Downtown Lunchtime Recital Series Grand Finale

On Wednesday, May 23, 2012, First Reformed Church was invaded by about sixty children from various New Brunswick Public Schools at roughly 9:30 in the morning. The whole morning was a blitzkrieg of children taking over the sanctuary and fellowship hall—they came in droves with their heavy artillery (flutes, drums, saxophones, clarinets, oh so many clarinets) to drill (rehearse) en masse in the sanctuary.

The purpose of all this activity? The children of Livingston, Roosevelt, and Lincoln Elementary Schools, and the Jazz Band of New Brunswick Middle and High Schools, were offering their heartfelt gratitude. For years, Mrs. Agnes Crespo-Himstedt, a music teacher, musician, and recent Martha Award recipient, has been bringing her children down the street from Livingston Elementary School to experience our Lunchtime Recital Series. We, at FRC, view this as a blessing; that is, to see so many children gather in our fellowship hall to eat with us and share the beautiful sounds of classical music with other folks from the community is uplifting for all of us in the church. These children and Mrs. Crespo-Himstedt are too humble to see it this way, however. They view these recitals as a gift that the church gives freely to the community, and they felt the need to return the favor.

This is why, on Wednesday, they descended upon our sanctuary. They were offering their own concert to the community in the spirit of the Lunchtime Recitals, but with a motivation of thanksgiving. And what an exciting event this was!

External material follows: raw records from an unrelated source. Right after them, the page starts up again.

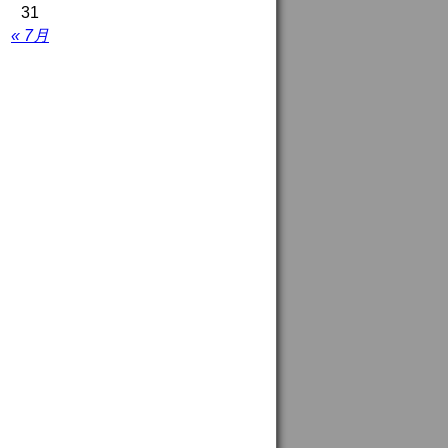
31
« 7月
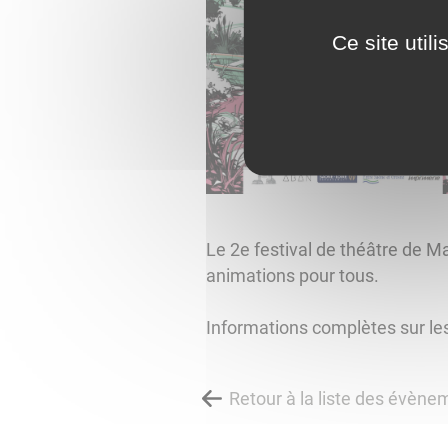
Ce site util
Le 2e festival de théâtre de M
animations pour tous.
Informations complètes sur les
Retour à la liste des évène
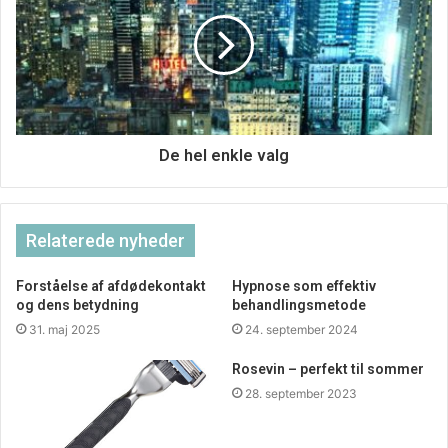
De hel enkle valg
Relaterede nyheder
Forståelse af afdødekontakt
Hypnose som effektiv
og dens betydning
behandlingsmetode
31. maj 2025
24. september 2024
Rosevin – perfekt til sommer
28. september 2023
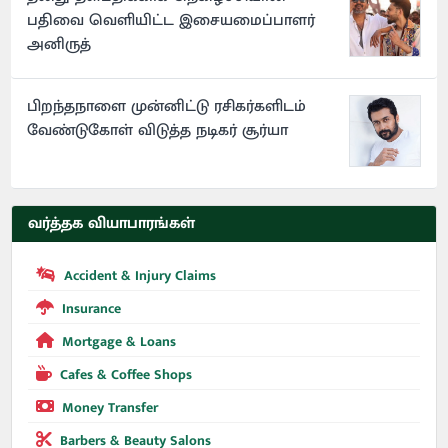
பதிவை வெளியிட்ட இசையமைப்பாளர்
அனிருத்
பிறந்தநாளை முன்னிட்டு ரசிகர்களிடம்
வேண்டுகோள் விடுத்த நடிகர் சூர்யா
வர்த்தக வியாபாரங்கள்
Accident & Injury Claims
Insurance
Mortgage & Loans
Cafes & Coffee Shops
Money Transfer
Barbers & Beauty Salons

The conductors were, of course, the local music teachers. There was Mrs. Crespo-Himstedt herself, who not only conducted the elementary school band, but also played a dazzling flute solo during the lovely piece, “Samba La Bamba” by William Owens. Agnes is a true pillar in the community, and she is a role model for these students as a musician, and as a persevering, diligent leader. For instance, she has been teaching in the Newark and New Brunswick Public School system for twenty-two years! This is not a small amount of time to be teaching in New Jersey city public schools.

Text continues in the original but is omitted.